Question

A particle of mass $10g$ is kept on the surface of a uniform sphere of mass $100kg$ and radius $10cm$ Find the work to be done against the gravitational force between them. to take the particle far away from the sphere. $\left(take,G=6.67\times {10}^{-11}N{m}^{2}k{g}^{-2}\right)$

• A. $13.34\times {10}^{-10}J$
• B. $3.33\times {10}^{-10}J$
• C. $6.67\times {10}^{-9}J$
• D. $6.67\times {10}^{-10}J$

Answer 1

The correct option is D

$6.67\times {10}^{-10}J$

Step1: Given data.

Mass of the particle, $m=10g=0.01kg$

Mass of the uniform sphere, $M=100kg$

Radius of the uniform sphere, $r=10cm=0.1m$

Gravitation constant, $G=6.67\times {10}^{-11}N{m}^{2}k{g}^{-2}$

Step2: Finding the work to be done against the gravitational force.

Formula used:

$U=\frac{-GMm}{r}$

Where $U$ is the potential energy, $M$ is the mass of the sphere, $m$ is the mass of the particle, and $G$ is the gravitational constant.

Now,

Initial potential energy of the particle,

$U_i=\frac{-GMm}{r}$

where $U_i$ is the initial potential energy of the particle.

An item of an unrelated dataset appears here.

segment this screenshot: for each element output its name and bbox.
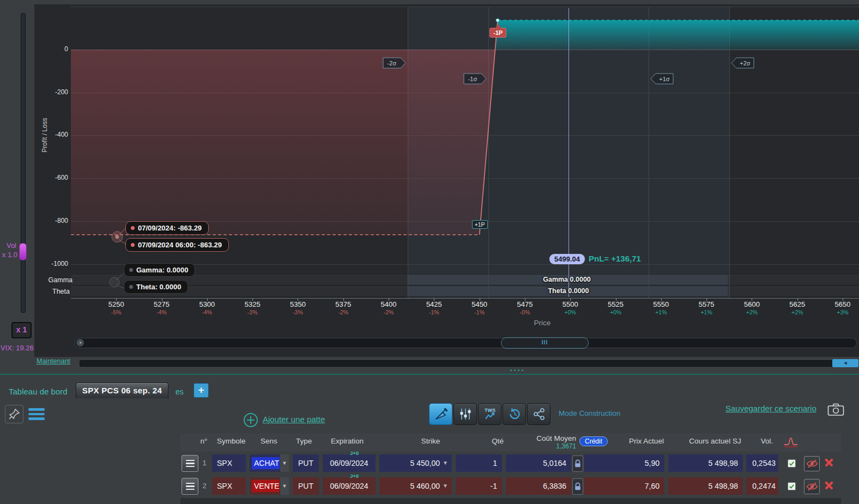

$\Rightarrow$$U_i=\frac{-6.67\times {10}^{-11}\times 100\times 0.01}{0.1}$

$\Rightarrow$$U_i=-6.67\times {10}^{-10}J$ ….$\left(i\right)$

Also, we know that.

Work done = Change in potential energy

$W=∆U=U_f-U_i$

Where $U_i$ and $U_f$ is the initial and final potential energy of the particle.

$\Rightarrow$$W=0-\left(-6.67\times {10}^{-10}\right)$ $\left[\because U_f=0\right]$

$\Rightarrow$$W=6.67\times {10}^{-10}J$

Hence, option D is correct.